[EXTRACTED DATA Boundary: Start]

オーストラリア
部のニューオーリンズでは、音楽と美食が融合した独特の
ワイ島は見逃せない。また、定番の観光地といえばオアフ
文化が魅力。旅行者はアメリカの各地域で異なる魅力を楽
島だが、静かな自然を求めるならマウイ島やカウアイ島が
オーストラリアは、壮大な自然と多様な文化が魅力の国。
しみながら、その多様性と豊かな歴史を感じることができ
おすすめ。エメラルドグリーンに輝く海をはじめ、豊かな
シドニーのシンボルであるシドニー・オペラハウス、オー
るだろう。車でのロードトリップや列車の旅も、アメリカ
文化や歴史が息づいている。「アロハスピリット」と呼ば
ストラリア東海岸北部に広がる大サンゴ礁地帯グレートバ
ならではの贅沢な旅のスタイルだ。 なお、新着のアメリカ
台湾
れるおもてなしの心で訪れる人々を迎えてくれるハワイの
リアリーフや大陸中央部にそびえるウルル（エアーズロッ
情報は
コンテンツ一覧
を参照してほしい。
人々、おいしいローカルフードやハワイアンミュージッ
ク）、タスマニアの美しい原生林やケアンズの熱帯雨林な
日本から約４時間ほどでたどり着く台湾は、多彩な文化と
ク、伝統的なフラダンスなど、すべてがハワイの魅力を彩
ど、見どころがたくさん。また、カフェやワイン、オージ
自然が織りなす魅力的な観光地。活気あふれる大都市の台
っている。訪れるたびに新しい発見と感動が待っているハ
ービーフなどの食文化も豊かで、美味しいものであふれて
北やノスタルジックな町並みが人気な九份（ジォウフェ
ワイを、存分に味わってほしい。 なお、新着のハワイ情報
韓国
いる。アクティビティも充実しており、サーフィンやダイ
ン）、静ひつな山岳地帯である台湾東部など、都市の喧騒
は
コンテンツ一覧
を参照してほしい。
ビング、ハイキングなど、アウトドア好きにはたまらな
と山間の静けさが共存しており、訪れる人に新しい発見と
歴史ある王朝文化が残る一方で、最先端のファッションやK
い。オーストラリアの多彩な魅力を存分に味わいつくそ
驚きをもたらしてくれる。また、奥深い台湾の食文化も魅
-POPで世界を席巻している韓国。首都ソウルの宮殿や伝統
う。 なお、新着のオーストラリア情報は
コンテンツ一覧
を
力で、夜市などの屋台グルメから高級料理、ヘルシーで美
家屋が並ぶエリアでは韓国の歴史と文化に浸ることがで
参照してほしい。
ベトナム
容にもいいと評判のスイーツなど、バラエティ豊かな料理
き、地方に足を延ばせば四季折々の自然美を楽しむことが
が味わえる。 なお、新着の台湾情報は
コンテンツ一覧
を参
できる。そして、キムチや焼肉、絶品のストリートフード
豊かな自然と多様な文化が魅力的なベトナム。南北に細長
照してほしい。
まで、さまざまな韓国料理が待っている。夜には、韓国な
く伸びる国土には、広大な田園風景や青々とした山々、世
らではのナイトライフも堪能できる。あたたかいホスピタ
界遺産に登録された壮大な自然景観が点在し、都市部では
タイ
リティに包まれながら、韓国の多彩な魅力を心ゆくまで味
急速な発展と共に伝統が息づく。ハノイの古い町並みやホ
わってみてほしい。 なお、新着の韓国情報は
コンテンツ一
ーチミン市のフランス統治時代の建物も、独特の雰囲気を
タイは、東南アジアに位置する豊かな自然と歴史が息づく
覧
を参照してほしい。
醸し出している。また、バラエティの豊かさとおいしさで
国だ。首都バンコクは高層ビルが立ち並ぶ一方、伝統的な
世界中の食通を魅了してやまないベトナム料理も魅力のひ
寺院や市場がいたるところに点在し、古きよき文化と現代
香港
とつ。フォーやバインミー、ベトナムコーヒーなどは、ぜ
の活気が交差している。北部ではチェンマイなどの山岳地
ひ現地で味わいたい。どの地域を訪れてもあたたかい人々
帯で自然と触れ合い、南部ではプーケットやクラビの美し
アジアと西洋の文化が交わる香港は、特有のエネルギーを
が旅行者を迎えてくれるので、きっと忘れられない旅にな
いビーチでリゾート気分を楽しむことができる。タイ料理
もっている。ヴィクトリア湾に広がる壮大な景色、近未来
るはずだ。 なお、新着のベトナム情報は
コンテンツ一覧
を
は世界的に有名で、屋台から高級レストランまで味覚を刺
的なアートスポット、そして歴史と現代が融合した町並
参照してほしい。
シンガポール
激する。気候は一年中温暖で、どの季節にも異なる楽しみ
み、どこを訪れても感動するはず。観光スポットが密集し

[EXTRACTED DATA Boundary: End]
[EXTRACTED DATA Boundary: Start]

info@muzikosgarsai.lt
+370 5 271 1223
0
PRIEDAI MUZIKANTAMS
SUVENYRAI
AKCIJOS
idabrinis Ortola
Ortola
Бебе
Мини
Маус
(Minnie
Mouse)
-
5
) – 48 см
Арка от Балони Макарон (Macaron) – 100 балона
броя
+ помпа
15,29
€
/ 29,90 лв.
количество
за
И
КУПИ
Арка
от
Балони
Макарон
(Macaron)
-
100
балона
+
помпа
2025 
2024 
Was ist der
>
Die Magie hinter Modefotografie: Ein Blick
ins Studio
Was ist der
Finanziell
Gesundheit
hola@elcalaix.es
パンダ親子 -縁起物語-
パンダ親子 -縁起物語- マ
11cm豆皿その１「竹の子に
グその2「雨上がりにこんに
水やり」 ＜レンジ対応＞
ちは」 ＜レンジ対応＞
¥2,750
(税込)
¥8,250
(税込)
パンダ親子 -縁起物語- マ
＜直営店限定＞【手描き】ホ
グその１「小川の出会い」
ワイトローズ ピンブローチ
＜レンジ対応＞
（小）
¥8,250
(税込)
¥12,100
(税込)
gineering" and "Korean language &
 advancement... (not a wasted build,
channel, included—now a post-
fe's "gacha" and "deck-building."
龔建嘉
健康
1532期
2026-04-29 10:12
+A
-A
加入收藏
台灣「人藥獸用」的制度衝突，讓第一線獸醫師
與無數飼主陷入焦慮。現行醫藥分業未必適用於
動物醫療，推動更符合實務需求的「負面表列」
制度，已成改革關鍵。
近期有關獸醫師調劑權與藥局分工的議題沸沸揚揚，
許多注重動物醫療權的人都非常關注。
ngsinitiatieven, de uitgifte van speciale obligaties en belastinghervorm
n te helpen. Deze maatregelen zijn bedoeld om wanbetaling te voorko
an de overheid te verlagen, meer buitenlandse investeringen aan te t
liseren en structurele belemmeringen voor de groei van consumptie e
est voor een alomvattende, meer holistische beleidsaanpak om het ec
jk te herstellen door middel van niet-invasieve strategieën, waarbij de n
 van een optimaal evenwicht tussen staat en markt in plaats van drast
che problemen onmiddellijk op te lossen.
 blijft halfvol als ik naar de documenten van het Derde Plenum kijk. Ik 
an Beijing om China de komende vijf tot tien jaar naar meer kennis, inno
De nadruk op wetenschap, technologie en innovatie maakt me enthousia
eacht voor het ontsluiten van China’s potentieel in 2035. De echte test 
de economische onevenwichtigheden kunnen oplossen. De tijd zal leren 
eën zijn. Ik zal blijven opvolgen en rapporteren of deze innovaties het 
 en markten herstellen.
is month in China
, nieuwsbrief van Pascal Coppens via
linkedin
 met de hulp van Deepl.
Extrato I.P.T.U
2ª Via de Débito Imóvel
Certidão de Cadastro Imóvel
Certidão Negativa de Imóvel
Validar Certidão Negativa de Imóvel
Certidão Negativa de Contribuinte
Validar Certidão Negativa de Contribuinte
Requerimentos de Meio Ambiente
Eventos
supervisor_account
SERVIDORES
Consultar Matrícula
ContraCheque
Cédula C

[EXTRACTED DATA Boundary: End]
[EXTRACTED DATA Boundary: Start]

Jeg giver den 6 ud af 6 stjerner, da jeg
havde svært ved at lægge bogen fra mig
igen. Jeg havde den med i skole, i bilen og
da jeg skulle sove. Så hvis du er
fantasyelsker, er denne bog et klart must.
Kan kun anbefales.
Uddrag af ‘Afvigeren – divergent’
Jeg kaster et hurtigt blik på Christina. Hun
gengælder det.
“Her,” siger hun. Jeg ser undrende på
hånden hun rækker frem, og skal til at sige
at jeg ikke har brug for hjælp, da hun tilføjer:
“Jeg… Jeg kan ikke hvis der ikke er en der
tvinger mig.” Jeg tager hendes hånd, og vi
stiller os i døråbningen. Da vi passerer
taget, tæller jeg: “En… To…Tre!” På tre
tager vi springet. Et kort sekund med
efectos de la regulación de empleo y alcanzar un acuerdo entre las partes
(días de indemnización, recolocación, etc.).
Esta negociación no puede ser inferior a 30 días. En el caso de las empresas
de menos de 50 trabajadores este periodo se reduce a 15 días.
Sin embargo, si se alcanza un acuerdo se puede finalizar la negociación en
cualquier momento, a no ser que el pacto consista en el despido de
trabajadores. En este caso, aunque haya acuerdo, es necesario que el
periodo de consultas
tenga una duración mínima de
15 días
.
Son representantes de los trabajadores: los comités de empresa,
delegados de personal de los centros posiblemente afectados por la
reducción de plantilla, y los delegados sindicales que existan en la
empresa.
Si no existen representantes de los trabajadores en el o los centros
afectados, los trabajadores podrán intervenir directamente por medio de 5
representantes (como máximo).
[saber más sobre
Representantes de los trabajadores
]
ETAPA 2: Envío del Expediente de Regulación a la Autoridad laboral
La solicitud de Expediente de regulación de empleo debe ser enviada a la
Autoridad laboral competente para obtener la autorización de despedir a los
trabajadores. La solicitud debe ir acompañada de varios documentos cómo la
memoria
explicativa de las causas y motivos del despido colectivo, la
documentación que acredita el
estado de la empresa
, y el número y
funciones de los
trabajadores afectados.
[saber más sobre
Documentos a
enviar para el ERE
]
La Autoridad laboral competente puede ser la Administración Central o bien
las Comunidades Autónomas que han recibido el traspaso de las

[EXTRACTED DATA Boundary: End]

TASK INSTRUCTIONS
Go through the records and copy each line with "periodo" in it.

SOLUTION BELOW
de menos de 50 trabajadores este periodo se reduce a 15 días.
periodo de consultas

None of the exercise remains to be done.